NAFTA 2.0: A Primer on Tense Negotiations Between U.S., Canada and Mexico

Kerem Cosar, a professor of economics specializing in international trade
December 13, 2017

Even as the political spotlight has turned away and the holiday season has provided a distraction, negotiations over the North American Free Trade Agreement have continued, with far-reaching consequences for all three countries evolved.

The agreement, created in 1994 and commonly known as NAFTA, binds the United States, Mexico and Canada together in a free trade zone. President Donald Trump made the deal a central feature of his 2016 campaign, promising tough renegotiations and even hinting at withdrawing from the agreement.

Officials from all three countries are in the midst of seven rounds of talks intended to renegotiate and modernize NAFTA. The fifth round concluded in November, and the sixth is scheduled for January in Montreal. All three countries hope to conclude the negotiations by March, when Mexico’s presidential election campaign begins in earnest.

University of Virginia economist Kerem Cosar, who specializes in international trade, spoke with UVA Today about NAFTA’s impact on the U.S., key sticking points in the negotiations and the implications of withdrawing from the deal.

Q. In general, how would you say economists view NAFTA?

A. NAFTA is a trade agreement that promotes more free trade between North American countries. You will find very few topics where there is broad agreement among economists, but this is one of them – freer trade is better.

Q. How does NAFTA affect the American economy?
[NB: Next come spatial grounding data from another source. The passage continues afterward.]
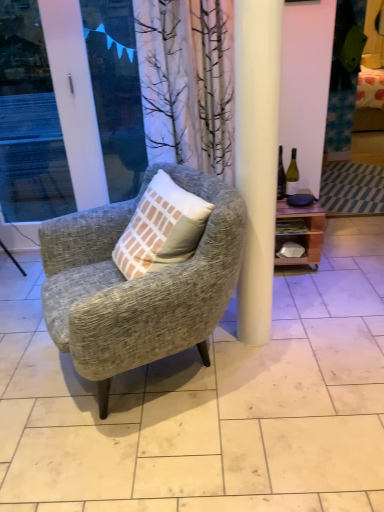 Question: From the image's perspective, is white glossy screen door at left located above or below textured gray armchair at center?

Choices:
 (A) below
 (B) above

Answer: (B)

Question: Is white glossy screen door at left to the left or to the right of textured gray armchair at center in the image?

Choices:
 (A) right
 (B) left

Answer: (B)

Question: Which is farther from the textured gray armchair at center?

Choices:
 (A) green glass bottle at right
 (B) white glossy screen door at left
 (C) wooden shelf at right

Answer: (B)

Question: Estimate the real-world distances between objects in this image. Which object is farther from the textured gray armchair at center?

Choices:
 (A) white glossy screen door at left
 (B) green glass bottle at right
 (C) wooden shelf at right

Answer: (A) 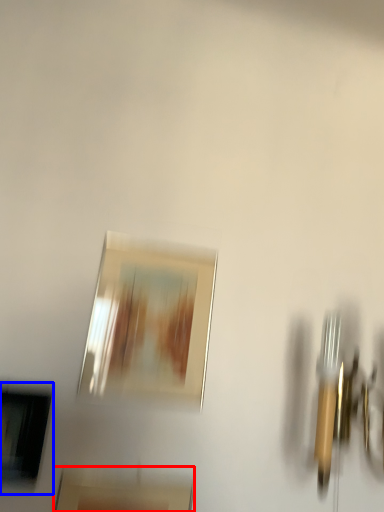 Question: Which object appears closest to the camera in this image, picture frame (highlighted by a red box) or picture frame (highlighted by a blue box)?

Choices:
 (A) picture frame
 (B) picture frame

Answer: (A)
A. NAFTA allows countries to specialize in what they do best. Compared to Mexico, for instance, U.S. agriculture is more productive. So American corn exporters have benefitted significantly from NAFTA. The U.S. also has more engineers and skilled workers designing cars who have benefited from NAFTA. In Mexico, the workers who assembled the cars have benefitted, because Mexico’s assembly plants are more cost-effective.
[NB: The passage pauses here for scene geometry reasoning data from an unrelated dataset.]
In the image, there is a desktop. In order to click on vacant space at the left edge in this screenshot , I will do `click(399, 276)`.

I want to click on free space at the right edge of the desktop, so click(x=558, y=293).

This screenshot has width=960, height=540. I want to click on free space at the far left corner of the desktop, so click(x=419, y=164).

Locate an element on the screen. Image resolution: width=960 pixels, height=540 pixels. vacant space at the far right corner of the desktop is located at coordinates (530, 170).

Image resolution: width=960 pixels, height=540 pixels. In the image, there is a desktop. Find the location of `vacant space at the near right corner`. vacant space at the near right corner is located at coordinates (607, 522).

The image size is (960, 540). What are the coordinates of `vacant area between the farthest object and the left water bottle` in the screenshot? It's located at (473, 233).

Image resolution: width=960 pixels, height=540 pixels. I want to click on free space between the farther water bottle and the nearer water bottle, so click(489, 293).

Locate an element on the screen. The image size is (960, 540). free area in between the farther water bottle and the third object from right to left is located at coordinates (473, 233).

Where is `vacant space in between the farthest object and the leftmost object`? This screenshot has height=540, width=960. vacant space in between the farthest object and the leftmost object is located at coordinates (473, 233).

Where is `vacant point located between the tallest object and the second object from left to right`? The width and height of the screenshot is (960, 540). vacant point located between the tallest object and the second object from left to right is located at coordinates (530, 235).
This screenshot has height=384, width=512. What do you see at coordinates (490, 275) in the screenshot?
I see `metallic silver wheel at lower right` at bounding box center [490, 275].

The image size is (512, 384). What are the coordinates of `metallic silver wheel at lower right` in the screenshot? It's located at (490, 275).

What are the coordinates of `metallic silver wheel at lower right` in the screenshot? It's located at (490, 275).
NAFTA also makes American firms more competitive in the global economy. There are three broad regions of the world that basically act as factories – Asia, Europe and the Americas. Countries within each of these areas trade a lot with each other and build large supply chains in order to compete globally. NAFTA helps American firms extend their supply chain and compete with Europe and Asia.
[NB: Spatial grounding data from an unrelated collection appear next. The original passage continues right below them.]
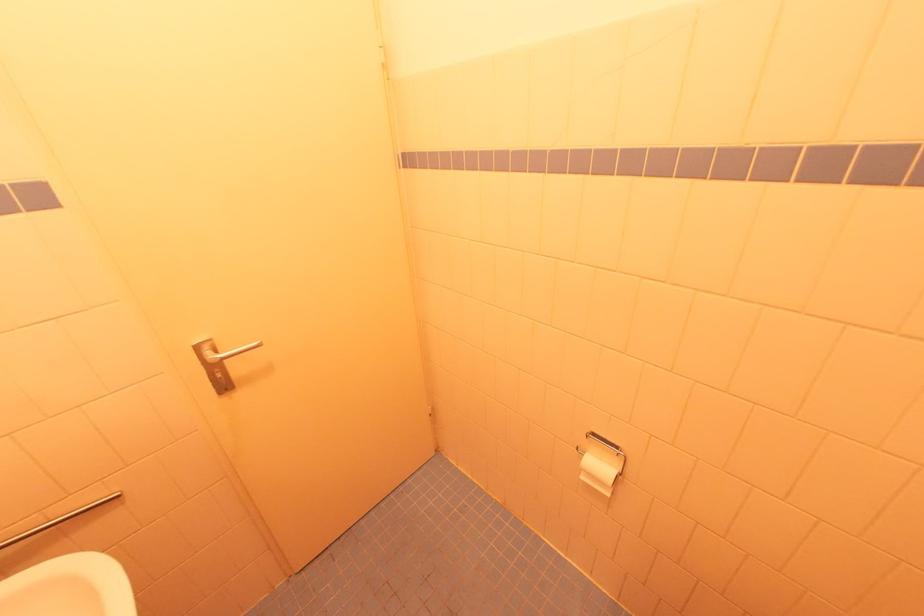 The height and width of the screenshot is (616, 924). Find the location of `metal towel rack`. metal towel rack is located at coordinates (58, 520). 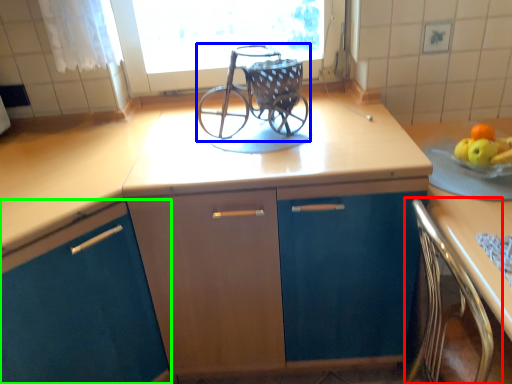 Question: Which object is the closest to the chair (highlighted by a red box)? Choose among these: baby carriage (highlighted by a blue box) or cabinetry (highlighted by a green box).

Choices:
 (A) baby carriage
 (B) cabinetry

Answer: (A) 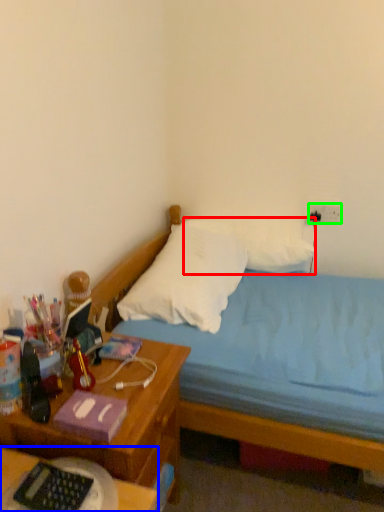 Question: Which object is the farthest from pillow (highlighted by a red box)? Choose among these: desk (highlighted by a blue box) or electric outlet (highlighted by a green box).

Choices:
 (A) desk
 (B) electric outlet

Answer: (A) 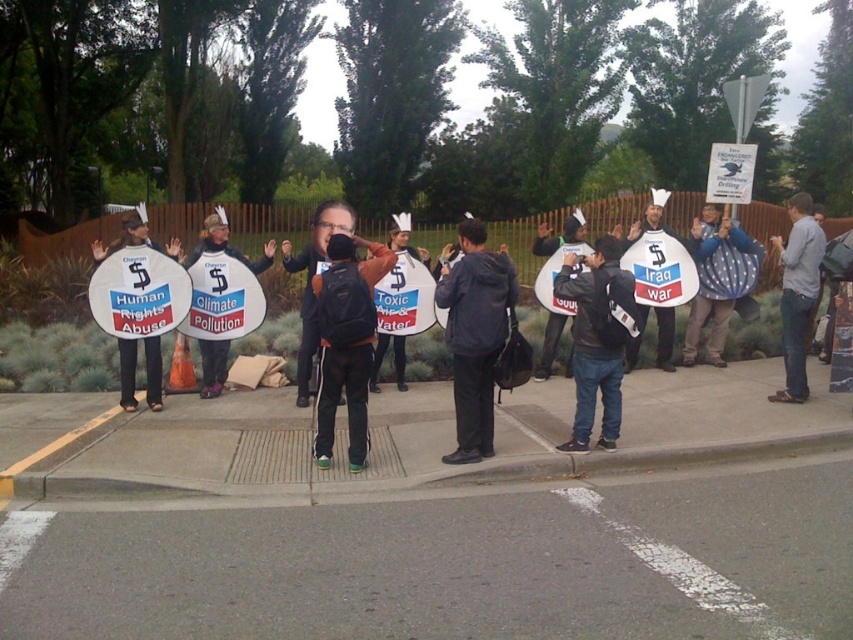 You are a photographer standing at the edge of the protest scene. You want to capture a photo that includes both the dark blue jacket at center and the white paper bag at center. Given that your camera has a minimum focus distance of 2 meters, will you be able to take the photo without moving closer?

The distance between the dark blue jacket at center and the white paper bag at center is 2.56 meters. Since the minimum focus distance is 2 meters, the photographer can capture both objects in the photo as the distance is sufficient.

You are a photographer standing at the camera position. You want to take a photo of the protest scene. The focus point of your camera is set at point (463, 323). If the depth of field covers up to 20 feet, will the protesters holding the signs be in focus?

The distance of point (463, 323) from the camera is 21.13 feet, which is beyond the 20 feet depth of field coverage. Therefore, the protesters holding the signs at that point will be slightly out of focus.

You are a photographer standing in front of the protest scene. You want to take a photo that includes both the point at (x=622, y=348) and the point at (x=785, y=273). Which point should you focus on first to ensure both are in sharp focus?

You should focus on the point closer to the viewer, which is point (x=622, y=348), to ensure both points are in sharp focus since focusing on the closer object helps keep the background in focus as well. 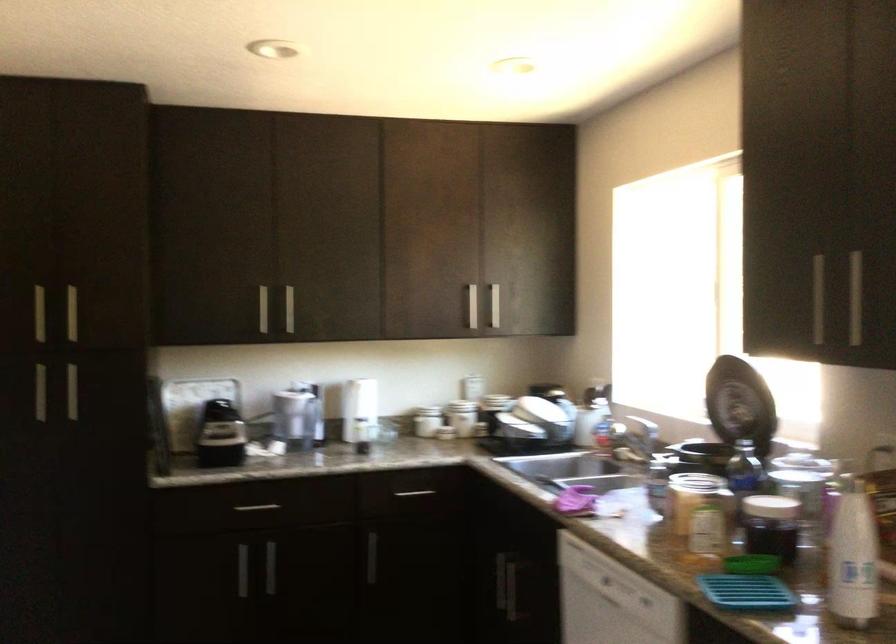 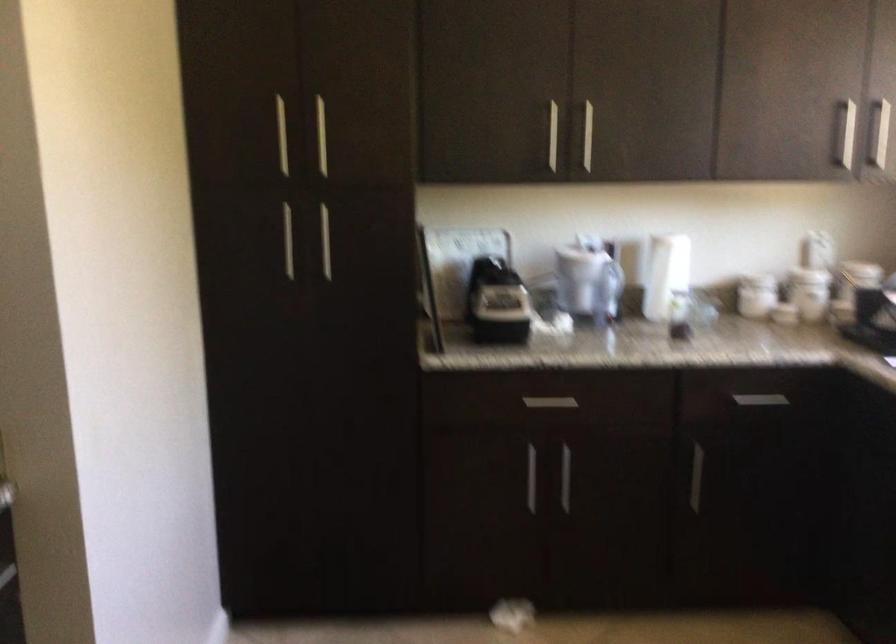 The point at (263,509) is marked in the first image. Where is the corresponding point in the second image?

(549, 402) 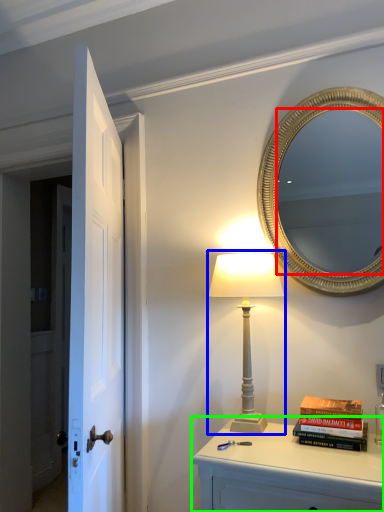 Question: Estimate the real-world distances between objects in this image. Which object is farther from mirror (highlighted by a red box), table lamp (highlighted by a blue box) or nightstand (highlighted by a green box)?

Choices:
 (A) table lamp
 (B) nightstand

Answer: (B)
Q. How does NAFTA impact job opportunities and unemployment in the U.S.?

A. There is no overall effect on unemployment. However, that does not mean that no one loses. Instead, certain workers are benefitting, while others are not. Mexican farmers have been decimated by American corn imports, because the U.S. has a comparative advantage there. American assembly workers have fewer opportunities, because Mexico has the advantage there. Many people who used to work in U.S. factories have switched to lower-paying jobs or retired early, contributing to some of the tension around NAFTA.

Q. The automotive industry has been particularly vocal about ongoing negotiations. How does NAFTA affect that industry?

A. The Trump administration is seeking stricter rules of origin within NAFTA, meaning that more raw materials must come from either the U.S., Canada or Mexico. Right now, at least 62.5 percent of material used in a car, for example, must be from North America. The administration has proposed raising that to 85 percent, with 50 percent coming from the U.S.

That is a very significant increase, and it would disrupt the global supply chain that car producers have been working with for years, which is why they have been quite vocal about it. There is a chance that change could backfire and push more firms to produce outside of North America entirely, simply because production costs here are higher.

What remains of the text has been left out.